PROBLEM: Copy out each line below that has the word "starijih" in it.
BEGIN
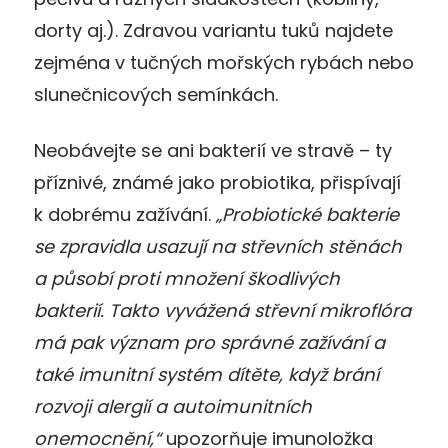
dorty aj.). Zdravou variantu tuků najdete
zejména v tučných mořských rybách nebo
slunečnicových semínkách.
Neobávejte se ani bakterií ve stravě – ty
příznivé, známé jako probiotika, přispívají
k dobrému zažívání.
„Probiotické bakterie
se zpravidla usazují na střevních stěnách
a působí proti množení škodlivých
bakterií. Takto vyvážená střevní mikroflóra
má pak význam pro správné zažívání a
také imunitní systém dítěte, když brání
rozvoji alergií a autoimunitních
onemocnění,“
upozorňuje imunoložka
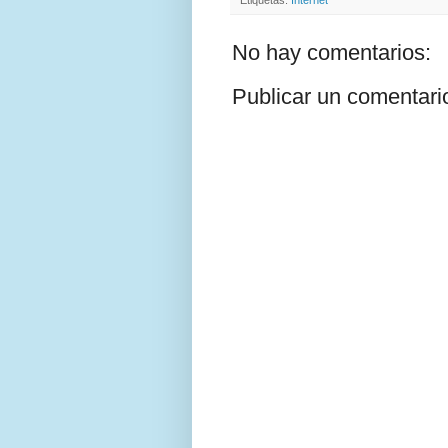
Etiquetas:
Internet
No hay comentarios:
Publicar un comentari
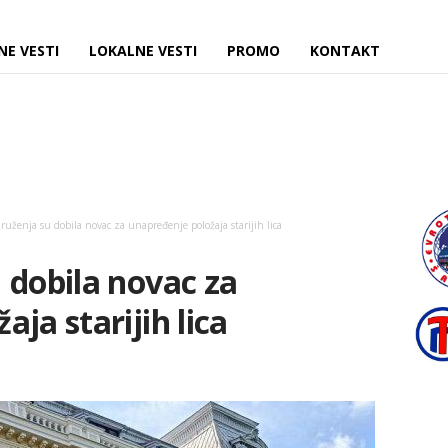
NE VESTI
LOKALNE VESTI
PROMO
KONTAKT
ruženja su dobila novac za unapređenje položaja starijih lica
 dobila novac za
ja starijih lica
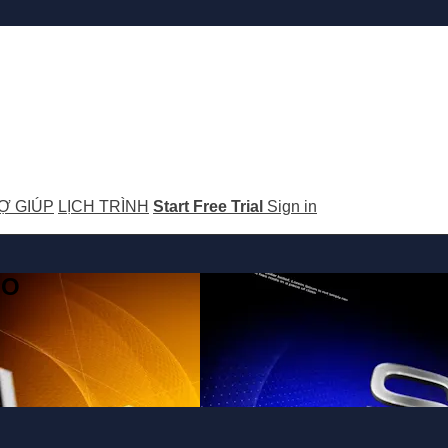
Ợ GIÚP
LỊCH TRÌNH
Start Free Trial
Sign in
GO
END
BEGIN
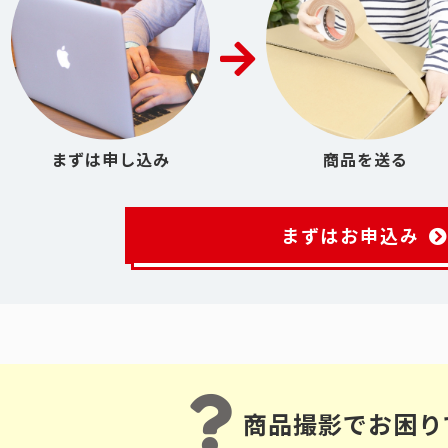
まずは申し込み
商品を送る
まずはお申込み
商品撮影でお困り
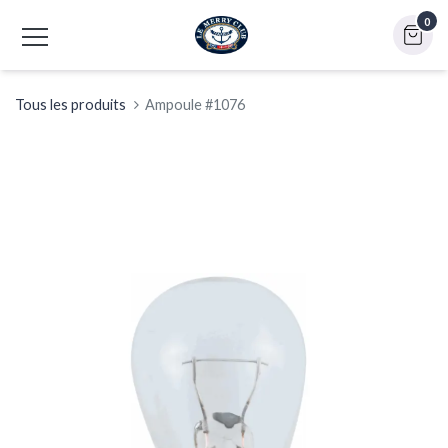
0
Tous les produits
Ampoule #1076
END
RESULT FOR THIS EXERCISE:
ruženja su dobila novac za unapređenje položaja starijih lica
ja starijih lica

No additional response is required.